Dès la fin 1999, Poutine entreprit de restaurer l'autorité de l'État russe avec une poigne de fer. Il lança une seconde guerre terrible dans le Caucase et mit au pas les proches du pouvoir précédent qui avaient profité de la faiblesse de ce dernier pour s'enrichir à grande vitesse, précipitant une grande partie de la population dans la misère.
Pour cela, Poutine a été aidé par la flambée des prix des hydrocarbures et autres matières premières, dont la Russie est l'un des premiers producteurs mondiaux. Cela a renfloué les caisses de l'État, et permis de verser à peu près régulièrement des salaires et pensions moins misérables que précédemment, ce qui a été mis au compte de Poutine par une population qui n'en pouvait plus.
C'est d'abord cette remise en ordre de la société qui explique la relative popularité de Poutine, dont les résultats électoraux donnent un reflet amplifié par la brutale mise à l'écart de la plupart des courants d'opposition.

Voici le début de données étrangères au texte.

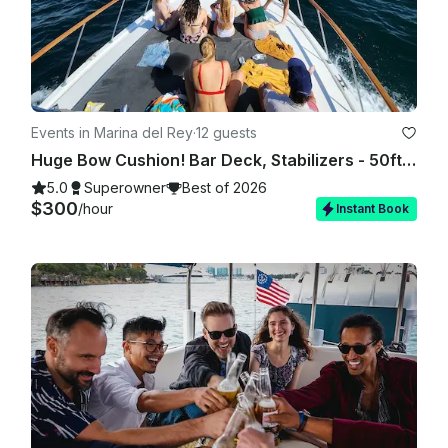
Events in Marina del Rey
·
12 guests
Huge Bow Cushion! Bar Deck, Stabilizers - 50ft Motor Yacht in Marina del Rey
5.0
Superowner
Best of 2026
$300
/hour
Instant Book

...par la " dictature de la loi "
Pour parvenir à ses fins, Poutine a su s'appuyer sur ce qui avait, au sein du pouvoir, le mieux résisté à la déliquescence de l'ère Eltsine : l'ex-KGB, autrement dit la police politique, l'armée, la police et autres corps de répression. Ancien officier du KGB, il a systématiquement placé des hommes des " ministères de force " à la tête des rouages de l'État, des entreprises géantes reprises aux oligarques. Ces " siloviki ", les hommes des forces armées en tout genre, ont peu à peu reconstruit ce que Poutine nomme la " verticale du pouvoir " au moyen de la " dictature de la loi ".
Ladite loi est d'abord celle de la bureaucratie ex-stalinienne qui est restée la force sociale et politique dominante de la société russe. Car à côté de " nouveaux riches " prospérant dans les affaires, on trouve une bureaucratie très nombreuse qui exploite le fait qu'elle tient le pouvoir, et donc celui d'autoriser ou pas les affaires de la petite et moyenne bourgeoisie russe.

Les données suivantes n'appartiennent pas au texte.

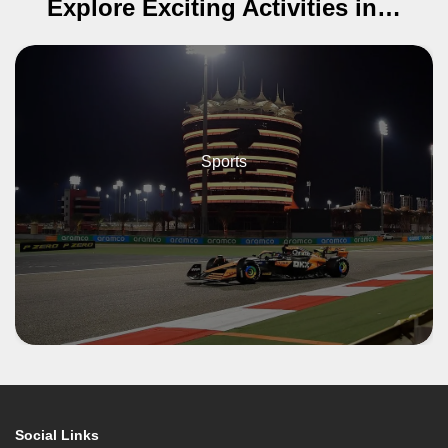
Explore Exciting Activities in…
Sports
Social Links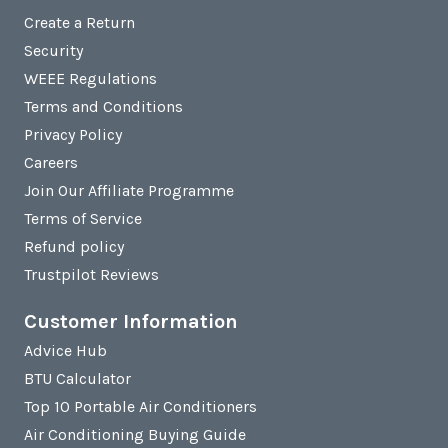
Create a Return
Security
WEEE Regulations
Terms and Conditions
Privacy Policy
Careers
Join Our Affiliate Programme
Terms of Service
Refund policy
Trustpilot Reviews
Customer Information
Advice Hub
BTU Calculator
Top 10 Portable Air Conditioners
Air Conditioning Buying Guide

Le Kremlin de Poutine chapeaute au sommet ce parasitisme en grand - le montant de la seule corruption, dont la bureaucratie est la principale sinon unique bénéficiaire, est estimé à 250 milliards de dollars par an ! Il régule aussi, dans une certaine mesure, la mise en coupe réglée de l'économie en ayant distribué aux divers clans du pouvoir des parts du gâteau, et en veillant à ce que certains ne puissent pas s'estimer trop lésés par d'autres. Mais si Poutine a ainsi pu s'établir comme un nouvel arbitre suprême au sein de la bureaucratie - une vieille tradition depuis Staline -, les équilibres qui en résultent restent fragiles. On l'a encore constaté ces derniers mois, où des généraux se sont retrouvés en prison, et d'autres hauts gradés ont été assassinés, au fil de sombres règlements de comptes entre clans des services secrets sur fond de contrôle des trafics de drogue.
La précarité même de cet équilibre, et l'expérience que la bureaucratie a faite ces vingt dernières années du chaos qu'entraînait l'absence d'un arbitre suprême, font que, pour l'heure, les clans dirigeants russes considèrent de leur intérêt bien compris que rien ne change d'essentiel à l'édifice actuel du pouvoir.
S'adressant au pays à la veille du scrutin législatif, Poutine avait dit que le pays entrait " dans une phase de renouvellement complet des pouvoirs ". Mais le problème de Poutine, et des sommets de la bureaucratie, est surtout que rien d'essentiel ne change dans cet équilibre fragilement restauré.